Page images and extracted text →
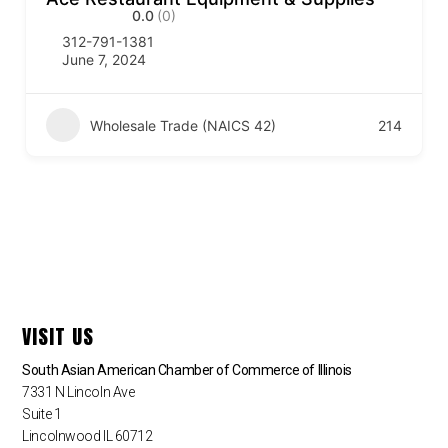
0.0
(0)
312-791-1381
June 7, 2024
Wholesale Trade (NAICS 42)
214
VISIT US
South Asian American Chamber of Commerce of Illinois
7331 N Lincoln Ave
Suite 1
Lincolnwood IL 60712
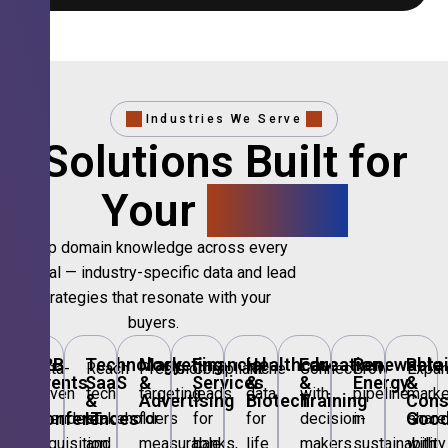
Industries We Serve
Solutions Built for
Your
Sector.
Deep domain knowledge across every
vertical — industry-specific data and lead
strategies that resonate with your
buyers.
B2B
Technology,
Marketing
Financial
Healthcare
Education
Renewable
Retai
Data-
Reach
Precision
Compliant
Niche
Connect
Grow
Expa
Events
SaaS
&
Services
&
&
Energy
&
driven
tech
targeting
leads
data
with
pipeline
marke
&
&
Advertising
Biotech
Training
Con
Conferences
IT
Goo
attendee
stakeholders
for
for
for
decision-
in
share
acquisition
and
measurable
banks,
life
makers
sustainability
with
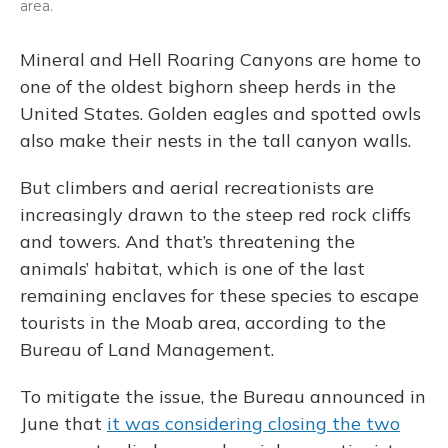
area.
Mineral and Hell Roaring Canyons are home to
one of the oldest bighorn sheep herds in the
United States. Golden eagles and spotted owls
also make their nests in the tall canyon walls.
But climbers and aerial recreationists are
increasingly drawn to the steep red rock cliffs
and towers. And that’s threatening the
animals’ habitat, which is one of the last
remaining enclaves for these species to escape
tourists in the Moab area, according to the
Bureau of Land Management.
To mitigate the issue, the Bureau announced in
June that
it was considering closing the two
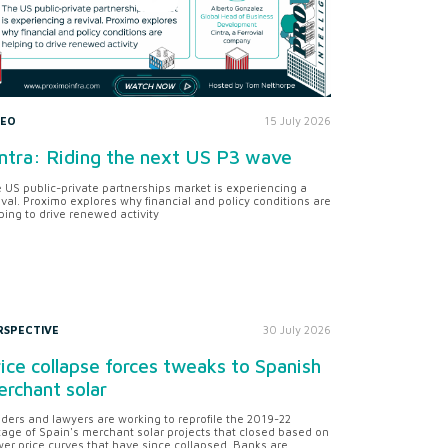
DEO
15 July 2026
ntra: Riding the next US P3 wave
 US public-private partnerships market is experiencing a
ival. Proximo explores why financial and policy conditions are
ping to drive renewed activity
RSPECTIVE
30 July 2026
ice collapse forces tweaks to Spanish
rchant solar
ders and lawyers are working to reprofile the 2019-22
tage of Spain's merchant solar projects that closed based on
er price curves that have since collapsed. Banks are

Exercise requirements →
Go through the records and repeat each one exactly, skipping anything that is a picture.

Response to this task →
0.0
(0)
312-791-1381
June 7, 2024
Wholesale Trade (NAICS 42)
214
VISIT US
South Asian American Chamber of Commerce of Illinois
7331 N Lincoln Ave
Suite 1
Lincolnwood IL 60712
Industries We Serve
Solutions Built for
Your
Sector.
Deep domain knowledge across every
vertical — industry-specific data and lead
strategies that resonate with your
buyers.
B2B
Technology,
Marketing
Financial
Healthcare
Education
Renewable
Retai
Data-
Reach
Precision
Compliant
Niche
Connect
Grow
Expa
Events
SaaS
&
Services
&
&
Energy
&
driven
tech
targeting
leads
data
with
pipeline
marke
&
&
Advertising
Biotech
Training
Con
Conferences
IT
Goo
attendee
stakeholders
for
for
for
decision-
in
share
acquisition
and
measurable
banks,
life
makers
sustainability
with
area.
Mineral and Hell Roaring Canyons are home to
one of the oldest bighorn sheep herds in the
United States. Golden eagles and spotted owls
also make their nests in the tall canyon walls.
But climbers and aerial recreationists are
increasingly drawn to the steep red rock cliffs
and towers. And that’s threatening the
animals’ habitat, which is one of the last
remaining enclaves for these species to escape
tourists in the Moab area, according to the
Bureau of Land Management.
To mitigate the issue, the Bureau announced in
June that
it was considering closing the two
DEO
15 July 2026
ntra: Riding the next US P3 wave
 US public-private partnerships market is experiencing a
ival. Proximo explores why financial and policy conditions are
ping to drive renewed activity
RSPECTIVE
30 July 2026
ice collapse forces tweaks to Spanish
rchant solar
ders and lawyers are working to reprofile the 2019-22
tage of Spain's merchant solar projects that closed based on
er price curves that have since collapsed. Banks are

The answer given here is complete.